TASK BRIEF> Please copy every line of the data in which the string "regions" appears.

(Stored dataset items)
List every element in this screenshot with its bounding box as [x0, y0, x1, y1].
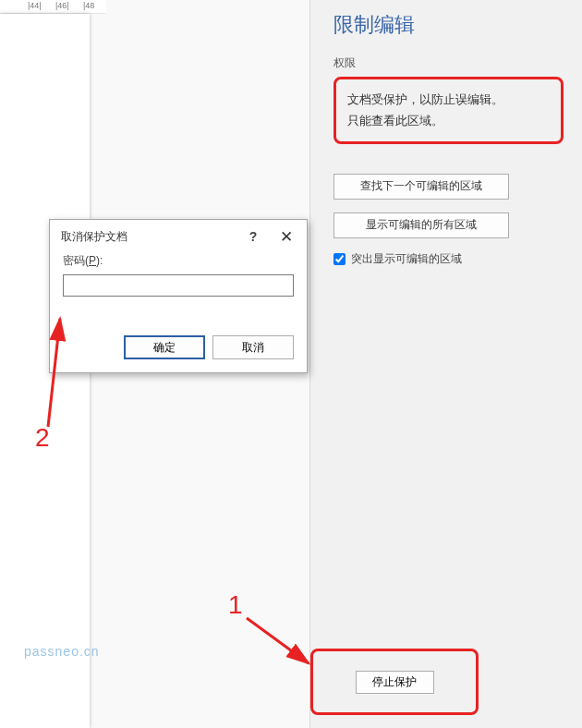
- info-line-1: 文档受保护，以防止误编辑。: [347, 89, 550, 110]
- find-next-region-button[interactable]: 查找下一个可编辑的区域: [333, 174, 509, 200]
- info-line-2: 只能查看此区域。: [347, 110, 550, 131]
- cancel-button[interactable]: 取消: [212, 335, 294, 359]
- ruler: |44| |46| |48: [0, 0, 106, 14]
- annotation-number-2: 2: [35, 423, 50, 453]
- ruler-tick-46: |46|: [54, 0, 71, 14]
- unprotect-document-dialog: 取消保护文档 ? ✕ 密码(P): 确定 取消: [49, 219, 308, 373]
- password-input[interactable]: [63, 274, 294, 297]
- stop-protection-box: 停止保护: [310, 649, 479, 715]
- dialog-title: 取消保护文档: [61, 229, 236, 245]
- permissions-label: 权限: [333, 55, 564, 71]
- password-label: 密码(P):: [63, 253, 294, 269]
- show-all-regions-button[interactable]: 显示可编辑的所有区域: [333, 212, 509, 238]
- watermark: passneo.cn: [24, 644, 100, 659]
- dialog-body: 密码(P):: [50, 253, 307, 297]
- annotation-number-1: 1: [228, 590, 243, 620]
- close-icon[interactable]: ✕: [270, 220, 303, 253]
- panel-title: 限制编辑: [333, 11, 564, 39]
- ruler-tick-44: |44|: [26, 0, 43, 14]
- ruler-tick-48: |48: [81, 0, 96, 14]
- restrict-editing-panel: 限制编辑 权限 文档受保护，以防止误编辑。 只能查看此区域。 查找下一个可编辑的…: [309, 0, 582, 728]
- stop-protection-button[interactable]: 停止保护: [356, 671, 434, 694]
- highlight-regions-checkbox[interactable]: [333, 253, 346, 265]
- highlight-regions-row[interactable]: 突出显示可编辑的区域: [333, 251, 564, 267]
- dialog-button-row: 确定 取消: [124, 335, 294, 359]
- dialog-help-icon[interactable]: ?: [236, 220, 270, 253]
- protection-info-box: 文档受保护，以防止误编辑。 只能查看此区域。: [333, 77, 564, 144]
- highlight-regions-label: 突出显示可编辑的区域: [351, 251, 462, 267]
- ok-button[interactable]: 确定: [124, 335, 205, 359]
- dialog-titlebar[interactable]: 取消保护文档 ? ✕: [50, 220, 307, 253]
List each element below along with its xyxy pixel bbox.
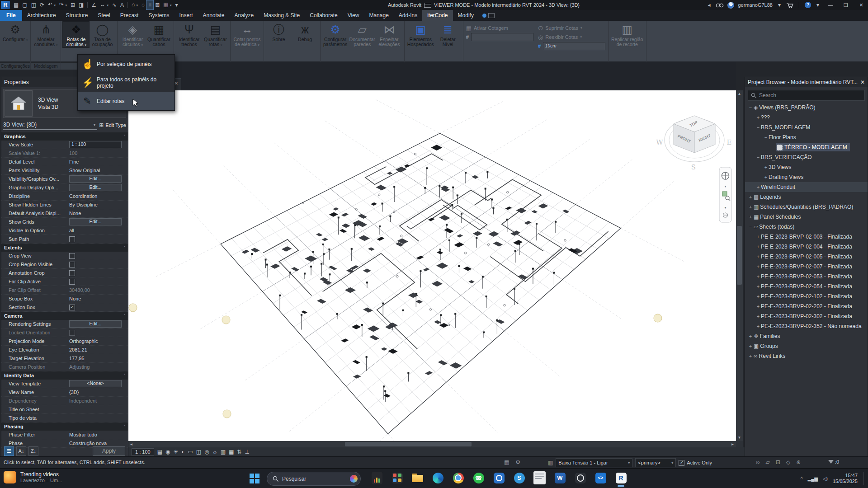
workset-selector[interactable]: Baixa Tensão 1 - Ligar▾ [556,458,632,467]
tree-item-legends[interactable]: +▤Legends [745,192,868,202]
select-underlay-icon[interactable]: ▱ [766,459,770,465]
vertical-scrollbar-thumb[interactable] [737,226,742,285]
default-3d-view-icon[interactable]: ⌂ ▾ [130,0,140,10]
close-hidden-windows-icon[interactable]: ⊠ [153,0,161,9]
section-extents[interactable]: Extentsˆ [1,244,128,252]
worksharing-monitor-icon[interactable]: ▦ [504,459,509,465]
tree-item-pe-e-2023-brvp-02-003-finalizada[interactable]: +PE-E-2023-BRVP-02-003 - Finalizada [745,232,868,242]
thin-lines-icon[interactable]: ≡ [146,0,153,9]
tree-item-brs-verifica-o[interactable]: −BRS_VERIFICAÇÃO [745,152,868,162]
tab-collaborate[interactable]: Collaborate [305,10,342,21]
minimize-button[interactable]: — [825,2,836,8]
network-icon[interactable]: ▂▄▆ [807,476,817,481]
identify-segments-button[interactable]: ΨIdentificartrechos [176,22,202,47]
tree-item-sheets-todas-[interactable]: −▱Sheets (todas) [745,222,868,232]
model-conduits-button[interactable]: ⋔Modelarconduítes ▾ [33,22,59,47]
tab-file[interactable]: File [0,10,22,21]
menu-item-por-sele-o-de-pain-is[interactable]: ☝Por seleção de painéis [78,55,175,73]
back-arrow-icon[interactable]: ◂ [706,0,712,9]
undo-icon[interactable]: ↶ ▾ [46,0,57,10]
help-icon[interactable]: ? [805,2,811,8]
offset-input[interactable]: 10cm [543,42,605,50]
debug-button[interactable]: жDebug [292,22,318,42]
selection-filter-icon[interactable]: :0 [828,459,839,465]
menu-item-editar-rotas[interactable]: ✎Editar rotas [78,92,175,110]
view-selector[interactable]: 3D View: {3D}▾ [3,120,97,130]
edit-type-button[interactable]: Edit Type [105,122,126,128]
text-icon[interactable]: A [118,0,126,9]
menu-item-para-todos-os-pain-is-do-proje[interactable]: ⚡Para todos os painéis do projeto [78,73,175,92]
tab-add-ins[interactable]: Add-Ins [394,10,422,21]
tab-steel[interactable]: Steel [93,10,115,21]
tab-massing-site[interactable]: Massing & Site [259,10,305,21]
select-by-face-icon[interactable]: ◇ [786,459,790,465]
show-crop-icon[interactable]: ◫ [196,449,201,455]
visual-style-icon[interactable]: ◉ [165,449,170,455]
occupancy-rate-button[interactable]: ◯Taxa deocupação [89,22,115,47]
tree-item-panel-schedules[interactable]: +▦Panel Schedules [745,212,868,222]
measure-icon[interactable]: ∠ [90,0,98,9]
print-icon[interactable]: ⊞ [69,0,77,9]
cart-icon[interactable] [786,2,793,8]
design-option-selector[interactable]: <primary>▾ [635,458,676,467]
drawing-area[interactable]: WESTOPFRONTRIGHT▾▾ [128,90,736,441]
project-browser-close-icon[interactable]: ✕ [860,77,865,87]
suppress-dims-label[interactable]: Suprimir Cotas [545,25,578,31]
temporary-view-icon[interactable]: ▦ [229,449,234,455]
shadows-icon[interactable]: ◐ [181,449,184,455]
show-desktop-button[interactable] [863,472,865,485]
tab-architecture[interactable]: Architecture [22,10,61,21]
checkbox[interactable] [69,279,75,285]
taskbar-search-input[interactable]: Pesquisar [267,472,361,486]
edit-button[interactable]: <None> [69,380,122,387]
quantify-routes-button[interactable]: ▤Quantificarrotas ▾ [202,22,228,47]
temporary-hide-icon[interactable]: ◎ [204,449,209,455]
revit-icon[interactable]: R [615,472,627,484]
checkbox[interactable] [69,270,75,276]
tree-item-t-rreo-modelagem[interactable]: TÉRREO - MODELAGEM [745,142,868,152]
tree-item-schedules-quantities-brs-padr-o-[interactable]: +▥Schedules/Quantities (BRS_PADRÃO) [745,202,868,212]
tree-item-pe-e-2023-brvp-02-054-finalizada[interactable]: +PE-E-2023-BRVP-02-054 - Finalizada [745,282,868,291]
search-binoculars-icon[interactable] [716,2,724,8]
tab-structure[interactable]: Structure [61,10,93,21]
hosted-elements-button[interactable]: ▣ElementosHospedados [406,22,435,47]
notepad-icon[interactable] [533,472,546,484]
checkbox[interactable] [69,262,75,267]
properties-icon[interactable]: ▤ [12,0,20,9]
tree-item-pe-e-2023-brvp-02-202-finalizada[interactable]: +PE-E-2023-BRVP-02-202 - Finalizada [745,301,868,311]
tab-analyze[interactable]: Analyze [230,10,259,21]
worksharing-display-icon[interactable]: ▥ [221,449,226,455]
user-menu-chevron-icon[interactable]: ▾ [776,0,783,9]
tree-item-wireinconduit[interactable]: +WireInConduit [745,182,868,192]
tree-item-pe-e-2023-brvp-02-005-finalizada[interactable]: +PE-E-2023-BRVP-02-005 - Finalizada [745,252,868,262]
tree-item-families[interactable]: +❖Families [745,331,868,341]
checkbox[interactable] [69,330,75,336]
crop-view-icon[interactable]: ▭ [188,449,193,455]
chrome-icon[interactable] [452,472,464,484]
section-camera[interactable]: Cameraˆ [1,312,128,320]
circuit-routes-button[interactable]: ❖Rotas decircuitos ▾ [63,22,89,47]
vscode-icon[interactable]: <> [594,472,607,484]
ribbon-state-icon[interactable] [488,13,495,18]
sort-ascending-icon[interactable]: A↓ [16,446,26,456]
tree-item-pe-e-2023-brvp-02-053-finalizada[interactable]: +PE-E-2023-BRVP-02-053 - Finalizada [745,272,868,282]
edit-button[interactable]: Edit... [69,218,122,225]
scale-button[interactable]: 1 : 100 [132,448,154,456]
help-chevron-icon[interactable]: ▾ [815,0,821,9]
tree-item-pe-e-2023-brvp-02-004-finalizada[interactable]: +PE-E-2023-BRVP-02-004 - Finalizada [745,242,868,252]
tree-item-pe-e-2023-brvp-02-007-finalizada[interactable]: +PE-E-2023-BRVP-02-007 - Finalizada [745,262,868,272]
section-graphics[interactable]: Graphicsˆ [1,132,128,141]
section-icon[interactable]: ◌ [140,0,146,9]
drag-on-selection-icon[interactable]: ※ [796,459,801,465]
tray-chevron-icon[interactable]: ^ [801,476,803,481]
weather-widget[interactable]: Trending videos Lavertezzo – Um... [4,471,62,483]
select-links-icon[interactable]: ∞ [756,459,760,465]
app-dark-icon[interactable] [371,472,383,484]
username[interactable]: germanoG7L88 [738,2,772,8]
save-icon[interactable]: ◫ [29,0,38,9]
select-pinned-icon[interactable]: ⊡ [776,459,780,465]
word-icon[interactable]: W [554,472,566,484]
tree-item-groups[interactable]: +▣Groups [745,341,868,351]
selection-indicator-icon[interactable] [482,14,486,18]
tree-item-pe-e-2023-brvp-02-102-finalizada[interactable]: +PE-E-2023-BRVP-02-102 - Finalizada [745,291,868,301]
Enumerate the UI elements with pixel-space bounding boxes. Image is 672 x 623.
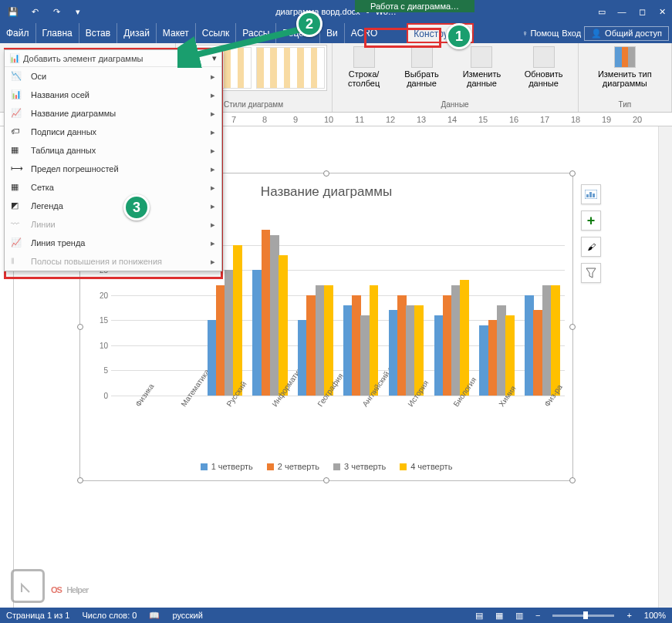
chart-side-buttons: + 🖌	[581, 184, 601, 283]
redo-icon[interactable]: ↷	[46, 2, 66, 22]
menu-item-icon: 📊	[11, 89, 23, 100]
bar[interactable]	[451, 285, 461, 396]
bar[interactable]	[360, 315, 370, 396]
undo-icon[interactable]: ↶	[25, 2, 45, 22]
add-chart-element-button[interactable]: 📊 Добавить элемент диаграммы▾	[5, 50, 221, 67]
tell-me[interactable]: ♀ Помощ	[522, 29, 559, 38]
menu-item-5[interactable]: ⟼Предел погрешностей▸	[5, 160, 221, 178]
select-data-button[interactable]: Выбрать данные	[394, 45, 450, 89]
status-language[interactable]: русский	[172, 611, 202, 620]
change-chart-type-button[interactable]: Изменить тип диаграммы	[583, 45, 667, 89]
menu-item-1[interactable]: 📊Названия осей▸	[5, 86, 221, 104]
maximize-icon[interactable]: ◻	[632, 2, 652, 22]
chart-filters-icon[interactable]	[581, 263, 601, 283]
menu-item-icon: ⟼	[11, 163, 23, 174]
menu-item-label: Предел погрешностей	[31, 164, 119, 173]
chart-styles-icon[interactable]: 🖌	[581, 237, 601, 257]
tab-home[interactable]: Главна	[35, 23, 79, 43]
zoom-out-icon[interactable]: −	[535, 611, 540, 620]
group-label-data: Данные	[441, 100, 469, 110]
bar[interactable]	[397, 295, 407, 396]
refresh-data-button[interactable]: Обновить данные	[514, 45, 572, 89]
menu-item-6[interactable]: ▦Сетка▸	[5, 178, 221, 197]
bar[interactable]	[406, 305, 415, 396]
legend-item[interactable]: 1 четверть	[201, 462, 253, 471]
view-web-icon[interactable]: ▥	[515, 611, 523, 621]
svg-rect-2	[589, 192, 592, 197]
bar[interactable]	[233, 245, 242, 396]
tab-references[interactable]: Ссылк	[195, 23, 236, 43]
bar[interactable]	[488, 320, 498, 396]
bar[interactable]	[479, 325, 488, 396]
submenu-arrow-icon: ▸	[211, 127, 215, 137]
bar[interactable]	[525, 295, 534, 396]
bar[interactable]	[343, 305, 353, 396]
status-proofing-icon[interactable]: 📖	[149, 611, 160, 621]
menu-item-label: Названия осей	[31, 90, 89, 99]
menu-item-2[interactable]: 📈Название диаграммы▸	[5, 104, 221, 123]
tab-acrobat[interactable]: ACRO	[344, 23, 384, 43]
menu-item-7[interactable]: ◩Легенда▸	[5, 197, 221, 215]
zoom-slider[interactable]	[552, 615, 614, 617]
bar[interactable]	[279, 255, 288, 396]
legend-item[interactable]: 2 четверть	[267, 462, 319, 471]
chart-legend[interactable]: 1 четверть2 четверть3 четверть4 четверть	[80, 462, 572, 471]
menu-item-icon: 〰	[11, 219, 23, 230]
bar[interactable]	[225, 270, 234, 396]
status-page[interactable]: Страница 1 из 1	[6, 611, 69, 620]
bar[interactable]	[533, 310, 542, 396]
legend-item[interactable]: 3 четверть	[333, 462, 386, 471]
chart-layout-options-icon[interactable]	[581, 184, 601, 204]
bar[interactable]	[306, 295, 316, 396]
chart-elements-icon[interactable]: +	[581, 210, 601, 231]
submenu-arrow-icon: ▸	[211, 90, 215, 100]
tab-layout[interactable]: Макет	[156, 23, 195, 43]
bar[interactable]	[497, 305, 506, 396]
bar[interactable]	[542, 285, 552, 396]
bar[interactable]	[316, 285, 325, 396]
bar[interactable]	[352, 295, 361, 396]
menu-item-icon: 🏷	[11, 126, 23, 137]
close-icon[interactable]: ✕	[652, 2, 672, 22]
switch-rowcol-button[interactable]: Строка/ столбец	[337, 45, 391, 89]
bar[interactable]	[389, 310, 398, 396]
view-read-icon[interactable]: ▤	[475, 611, 483, 621]
zoom-in-icon[interactable]: +	[626, 611, 631, 620]
bar[interactable]	[434, 315, 444, 396]
add-chart-element-menu: 📊 Добавить элемент диаграммы▾ 📉Оси▸📊Назв…	[4, 49, 222, 271]
legend-item[interactable]: 4 четверть	[400, 462, 452, 471]
tab-insert[interactable]: Встав	[79, 23, 117, 43]
signin-link[interactable]: Вход	[562, 29, 581, 38]
bar[interactable]	[298, 320, 307, 396]
bar[interactable]	[443, 295, 452, 396]
menu-item-label: Линия тренда	[31, 238, 85, 248]
qat-customize-icon[interactable]: ▾	[68, 2, 88, 22]
view-print-icon[interactable]: ▦	[495, 611, 503, 621]
bar[interactable]	[460, 280, 469, 396]
menu-item-0[interactable]: 📉Оси▸	[5, 67, 221, 86]
submenu-arrow-icon: ▸	[211, 72, 215, 82]
ribbon-options-icon[interactable]: ▭	[592, 2, 612, 22]
bar[interactable]	[208, 320, 217, 396]
bar[interactable]	[216, 285, 225, 396]
share-button[interactable]: 👤 Общий доступ	[584, 26, 669, 41]
menu-item-3[interactable]: 🏷Подписи данных▸	[5, 123, 221, 141]
menu-item-9[interactable]: 📈Линия тренда▸	[5, 234, 221, 252]
vertical-scrollbar[interactable]	[658, 126, 672, 608]
bar[interactable]	[551, 285, 560, 396]
status-words[interactable]: Число слов: 0	[82, 611, 137, 620]
tab-mailings[interactable]: Рассы	[235, 23, 275, 43]
menu-item-4[interactable]: ▦Таблица данных▸	[5, 141, 221, 160]
bar[interactable]	[252, 270, 262, 396]
edit-data-button[interactable]: Изменить данные	[452, 45, 511, 89]
title-bar: 💾 ↶ ↷ ▾ диаграмма ворд.docx - Wo… Работа…	[0, 0, 672, 23]
bar[interactable]	[262, 230, 271, 396]
submenu-arrow-icon: ▸	[211, 238, 215, 248]
tab-file[interactable]: Файл	[0, 23, 35, 43]
tab-view[interactable]: Ви	[319, 23, 344, 43]
save-icon[interactable]: 💾	[3, 2, 23, 22]
zoom-level[interactable]: 100%	[644, 611, 666, 620]
bar[interactable]	[270, 235, 279, 396]
minimize-icon[interactable]: —	[612, 2, 632, 22]
tab-design[interactable]: Дизай	[117, 23, 156, 43]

TASK ANSWER>
- show-all-regions-button[interactable]: 显示可编辑的所有区域: [333, 212, 509, 238]
- highlight-regions-checkbox[interactable]: [333, 253, 346, 265]
- highlight-regions-row[interactable]: 突出显示可编辑的区域: [333, 251, 564, 267]
- highlight-regions-label: 突出显示可编辑的区域: [351, 251, 462, 267]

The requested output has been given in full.